Targets and Milestones
In an earn-out provision, the parties may choose one or more targets to determine the size of subsequent payments. The target metric chosen will largely depend upon the individual circumstances of the company and the negotiations between the parties, and the milestones can be either financial or non-financial. Examples of financial targets include net equity, net income, revenue, earnings per share, and EBITDA (earnings before interest, taxes, depreciation, and amortization). Non-financial targets may include a minimum number of new customers, the approval of a patent, or an advantageous litigation outcome. Regardless of the specific metric chosen, the target, and any constituent elements of the target, should be clearly defined, easy to measure, and compatible with the operations of the business and assumptions in order to avoid disagreements over future payments. To this end, it is often helpful to examine various contingencies which may affect the ability of the company to achieve the target and plan accordingly.
The duration of an earn-out period will vary with each agreement but will generally last no more than three years. This is because, in the context of a reverse earn-out provision, under the Income Tax Act (“ITA”) net capital losses can only be carried backward three years to offset capital gains. While purchasers and vendors may both wish to reduce risk by keeping the earn-out period short, vendors who continue to manage the business post-sale may seek a longer period to afford them adequate opportunity to meet the earn-out target.
Advantages of Earn-Outs
There are many reasons why parties may agree to an earn-out provision. From a vendor’s perspective, it may be possible to receive a higher price than would have otherwise been possible. Purchasers may be willing to pay a high price up front if there is a guarantee that subsequent payments are contingent upon adequate performance, thereby reducing the risk that they have overpaid for the business and ensuring that incentives with the vendor are aligned. Further, earn-outs may also allow for synergies between the business and the purchaser’s business to manifest during the earn-out period, resulting in a higher sale price, which is especially important in strategic acquisitions that seek to drive growth.

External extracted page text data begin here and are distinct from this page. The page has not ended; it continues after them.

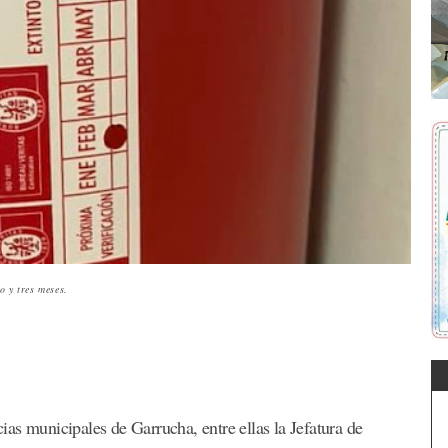
o y tres meses.
as municipales de Garrucha, entre ellas la Jefatura de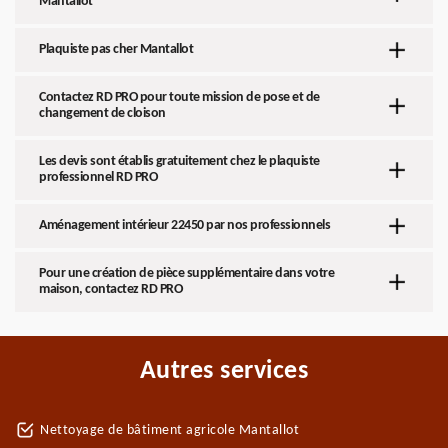
Mantallot
Plaquiste pas cher Mantallot
Contactez RD PRO pour toute mission de pose et de
changement de cloison
Les devis sont établis gratuitement chez le plaquiste
professionnel RD PRO
Aménagement intérieur 22450 par nos professionnels
Pour une création de pièce supplémentaire dans votre
maison, contactez RD PRO
Autres services
Nettoyage de bâtiment agricole Mantallot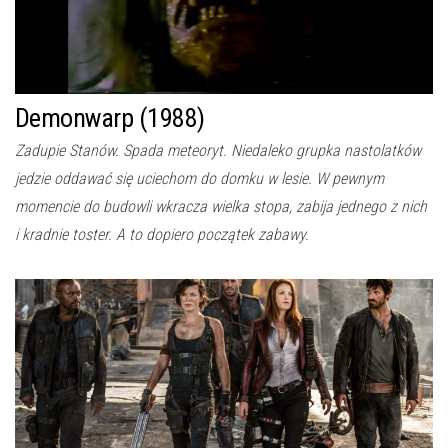
Demonwarp (1988)
Zadupie Stanów. Spada meteoryt. Niedaleko grupka nastolatków
jedzie oddawać się uciechom do domku w lesie. W pewnym
momencie do budowli wkracza wielka stopa, zabija jednego z nich
i kradnie toster. A to dopiero początek zabawy.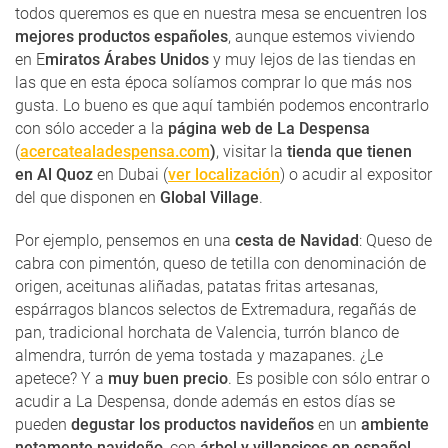
todos queremos es que en nuestra mesa se encuentren los
mejores productos españoles
, aunque estemos viviendo
en E
miratos Árabes Unidos
y muy lejos de las tiendas en
las que en esta época solíamos comprar lo que más nos
gusta. Lo bueno es que aquí también podemos encontrarlo
con sólo acceder a la
página web de La Despensa
(
acercatealadespensa.com
)
, visitar la
tienda que tienen
en Al Quoz
en Dubai (
ver localización
) o acudir al expositor
del que disponen en
Global Village
.
Por ejemplo, pensemos en una
cesta de Navidad
: Queso de
cabra con pimentón, queso de tetilla con denominación de
origen, aceitunas aliñadas, patatas fritas artesanas,
espárragos blancos selectos de Extremadura, regañás de
pan, tradicional horchata de Valencia, turrón blanco de
almendra, turrón de yema tostada y mazapanes. ¿Le
apetece? Y a
muy buen precio
. Es posible con sólo entrar o
acudir a La Despensa, donde además en estos días se
pueden
degustar los productos navideños
en un
ambiente
netamente navideño
, con
árbol y villancicos en español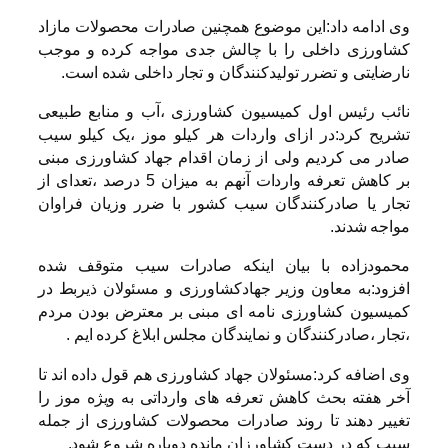
وی ادامه داد:این موضوع همچنین صادرات محصولات مازاد
کشاورزی داخلی را با چالش جدی مواجه کرده و موجب
نارضایتی و تضرر تولیدکنندگان و تجار داخلی شده است.
نائب رئیس اول کمیسیون کشاورزی ،آب و منابع طبیعی
تشریح کرد:در ازای واردات هر کیلو موز ،یک کیلو سیب
صادر می کردیم ولی از زمان اقدام جهاد کشاورزی مبنی
بر کاهش تعرفه واردات آنهم به میزان 5 درصد ،تعدای از
تجار یا صادرکنندگان سیب کشور با ضرر وزیان فراوان
مواجه شدند.
محمودزاده با بیان اینکه صادرات سیب متوقف شده
افزود:به معاون وزیر جهادکشاورزی و مسئولان ذیربط در
کمیسیون کشاورزی نامه ای مبنی بر معترض بودن مردم
،تجار ،صادرکنندگان و نمایندگان مجلس ابلاغ کرده ایم .
وی اضافه کرد:مسئولان جهاد کشاورزی هم قول داده اند تا
آخر هفته بحث کاهش تعرفه های وارداتی به ویژه موز را
تغییر دهند تا روند صادرات محصولات کشاورزی از جمله
سیب که در دست کشاورزان مانده دوباره شروع شود.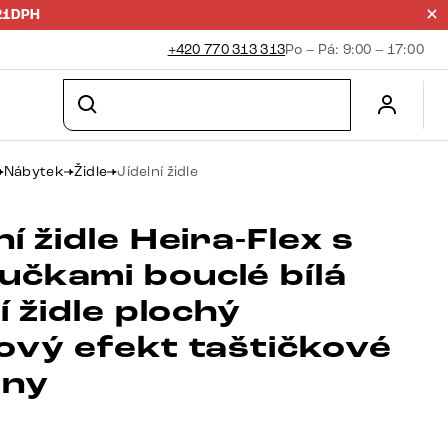
21DPH
+420 770 313 313
Po – Pá: 9:00 – 17:00
Nábytek
Židle
Jídelní židle
ní židle Heira-Flex s
učkami bouclé bílá
ní židle plochý
nový efekt taštičkové
iny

From a purchaser’s perspective, an earn-out provision reduces much of the inherent risk in acquiring a business. If the target company fails to perform as expected, the ultimate purchase price will lower accordingly. Additionally, if the vendor continues to manage the company after closing, an earn-out provision provides them an incentive to operate the business effectively.
Disadvantages of Earn-Outs
The main disadvantage of an earn-out provision is the possibility that disputes may arise concerning earn-out payments. Parties which have failed to clearly set out their targets may disagree as to whether the target has been achieved. Even with clear targets, unforeseen events or market conditions outside of the control of either party can affect the company’s performance, complicating the situation. Additionally, earn-outs require continuous monitoring and accounting controls throughout the earn-out period to be effective, which carries additional costs for all parties involved.
From the vendor’s perspective, an earn-out provision prevents a clean break. It can be difficult for the vendor to move on after the sale because they continue to be materially invested in the business’s success, while at the same time being vulnerable to the purchaser’s actions. Even if the vendor continues to manage the corporation, the purchaser may take certain actions which cause the company to fail to meet earn-out targets.
From the purchaser’s perspective, if the vendor continues to manage the corporation their desire to achieve earn-out targets may cause them to do so in a way which maximizes short-term gain at the expense of long-term performance. Further, out of a desire to secure their earn-out payments, vendor often implements clauses in the earn-out agreement restricting the purchaser’s ability to make significant changes to the corporation until the end of the earn-out period, which may be problematic for certain purchasers.
Tax Consequences of Earn-Out Provisions
Perhaps most significantly, earn-outs may result in negative tax consequences for the vendor. Normally, income derived from disposing of shares in a corporation will be treated as a capital gain under the ITA, meaning that 50% of the income is taxable. Under an earn-out provision, the earn-out payments are taxed as regular income from property under s.12(1)(g) of the ITA, in the year the sum is received. Losing the status of a capital gain means that the amount is fully taxable rather than only 50%. While the CRA has provided some relief through the cost recovery method in IT-426R, this reporting method carries certain restrictions and will not be applicable in all circumstances. Thus, from an income tax perspective implementing an earn-out provision may carry significant tax consequences for the vendor.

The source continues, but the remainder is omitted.